Until Laura came along, his two great loves had been the outdoors and books. Before the accident, he had often hiked miles up into the mountains, to places remote and serene, with his backpack half filled with food, half with paperbacks. Augmenting his supplies with berries and nuts and edible roots, he had remained for days in the wilderness, alternately studying the wildlife and reading. He was equally a man of nature and civilization; though it was difficult to bring nature into town, it was easy to carry civilization — in the form of books — into the wild heart of the forest, allowing him to satisfy both halves of his cleft soul.

These days, cursed with legs that would never again support him on a journey into the hills, he had to be content with the pleasures of civilization — and, damn it, he soon had to make a better living with his writing than he had managed thus far. From the sales of eight stories and two well-reviewed novels spread over three years, he had not earned a third as much as Laura's modest teaching salary. He was a long way from reaching the best-seller lists, and life at the lower end of the publishing business was far from glamorous. Without his small disability pension from the department of forestry, he and Laura would have had serious difficulty keeping themselves housed, clothed, and fed.

When he remembered the worn brown cloth coat in which Laura had gone off to school that morning, he grew sad. But the thought of her in that drab coat also made him more determined than ever to write a breakthrough book, earn a fortune, and buy her the luxuries that she deserved.

The strange thing was that if he had not been in the accident, he would not have met Laura, would not have married her. She'd been at the hospital visiting a sick student, and on the way out she had seen Jack in the hall. He was in a wheelchair, sullenly roaming the corridors. Laura was incapable of passing an obviously depressed man in a wheelchair without attempting to cheer him. Filled with self-pity and anger, he rebuffed her; however, rejection only made Laura try harder. He didn't know what a bulldog she was, but he learned. Two days later, when she returned to visit her student, she paid a call on Jack as well, and soon she was coming every day just to see him. When he resigned himself to life in a wheelchair, Laura insisted that he work longer and harder with a therapist every day and that he at least try to learn to walk with braces and a cane. After some time, when the therapist had only moderate success with him, Laura wheeled him, protesting, into the therapy room every day and put him through the exercises a second time. Before long, her indomitable spirit and optimism infected Jack. He became determined to walk again, and then he did walk, and somehow learning to walk led to love and marriage.

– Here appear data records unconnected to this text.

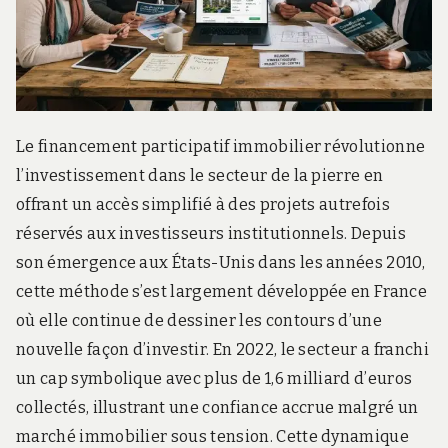
r
d
s
.
f
r
Le financement participatif immobilier révolutionne
l’investissement dans le secteur de la pierre en
offrant un accès simplifié à des projets autrefois
réservés aux investisseurs institutionnels. Depuis
son émergence aux États-Unis dans les années 2010,
cette méthode s’est largement développée en France
où elle continue de dessiner les contours d’une
nouvelle façon d’investir. En 2022, le secteur a franchi
un cap symbolique avec plus de 1,6 milliard d’euros
collectés, illustrant une confiance accrue malgré un
marché immobilier sous tension. Cette dynamique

So the worst thing that had ever happened to him — the leg-crushing collision — had brought him to Laura, and she was far and away the best thing that had ever happened to him.

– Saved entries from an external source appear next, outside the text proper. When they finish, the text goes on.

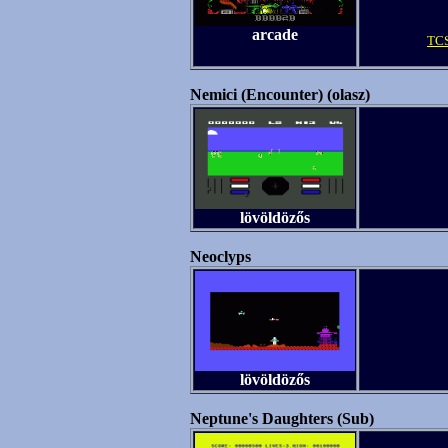
arcade
TCS
Nemici (Encounter) (olasz)
lövöldözős
Neoclyps
lövöldözős
Neptune's Daughters (Sub)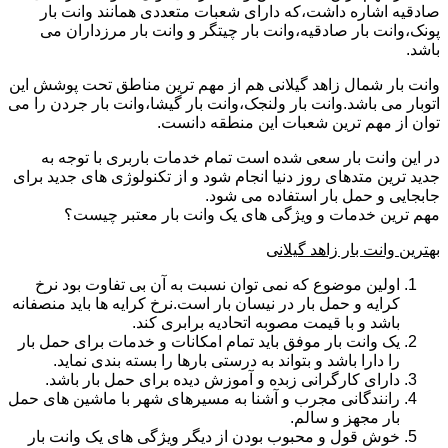
صادقیه اشاره داشت،که دارای شعبات متعددی همانند وانت بار
پونک،وانت بار صادقیه،وانت بار چیتگر و وانت بار مرزداران می
باشد.
وانت بار شمال زاهد گیلانی هم از مهم ترین مناطق تحت پوشش این
اتوبار می باشد.وانت بار ولنجک،وانت بار گیشا،وانت بار جردن را می
توان از مهم ترین شعبات این منطقه دانست.
در این وانت بار سعی شده است تمام خدمات باربری با توجه به
جدید ترین متدهای روز دنیا انجام شود و از تکنولوژی های جدید برای
جابجایی و حمل بار استفاده می شود.
مهم ترین خدمات و ویژگی های یک وانت بار معتبر چیست؟
بهترین وانت بار زاهد گیلانی
اولین موضوع که نمی توان نسبت به آن بی تفاوت بود نرخ
کرایه و حمل بار در نیسان بار است.نرخ کرایه ها باید منصفانه
باشد و با قیمت مصوبه اتحادیه برابری کند.
یک وانت بار موفق باید تمام امکانات و خدمات برای حمل بار
را دارا باشد و بتواند به درستی بارها را بسته بندی نماید.
دارای کارگرانی زبده و آموزش دیده برای حمل بار باشد.
رانندگانی مجرب و آشنا به مسیرهای شهر با ماشین های حمل
بار مجهز و سالم.
خوش قول و محبوب بودن از دیگر ویژگی های یک وانت بار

Screwy. Life sure was screwy.

In the new novel on which he was working, he was trying to write about that screwiness: the bizarre way that bad things could lead to blessings while blessings sometimes ended in tragedy. If he could thread that observation through a detective story in such a way as to explore the more profound aspects of it, he might be able to write not only a big-money book but also a book of which he could be proud.

He poured another cup of coffee and was about to start a new chapter when he looked out the window to the left of his desk and saw a dirty, dented jeep station wagon pull off the county road into his driveway.

Wondering who could be calling, he immediately levered himself up from the chair and grabbed his cane. He needed time to get to the front door, and he hated to keep people waiting.

He saw the jeep stop in front of the house. Both doors flew open, and a man and a woman got out.

Jack recognized the man, Teel Pleever, whom he knew slightly. Just about everyone in Pine County knew Pleever, but Jack figured that, like him, most folks didn't really know the man well.